The data must be given again exactly as written, with all images omitted.

━━━ Recorded data

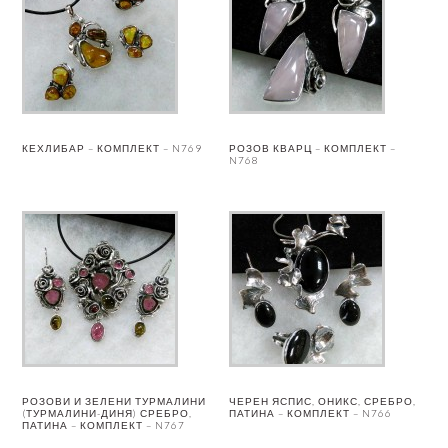
КЕХЛИБАР – КОМПЛЕКТ – N769
РОЗОВ КВАРЦ – КОМПЛЕКТ –
N768
РОЗОВИ И ЗЕЛЕНИ ТУРМАЛИНИ
ЧЕРЕН ЯСПИС, ОНИКС, СРЕБРО,
(ТУРМАЛИНИ-ДИНЯ) СРЕБРО,
ПАТИНА – КОМПЛЕКТ – N766
ПАТИНА – КОМПЛЕКТ – N767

━━━━━━

### Solution
КЕХЛИБАР – КОМПЛЕКТ – N769
РОЗОВ КВАРЦ – КОМПЛЕКТ –
N768
РОЗОВИ И ЗЕЛЕНИ ТУРМАЛИНИ
ЧЕРЕН ЯСПИС, ОНИКС, СРЕБРО,
(ТУРМАЛИНИ-ДИНЯ) СРЕБРО,
ПАТИНА – КОМПЛЕКТ – N766
ПАТИНА – КОМПЛЕКТ – N767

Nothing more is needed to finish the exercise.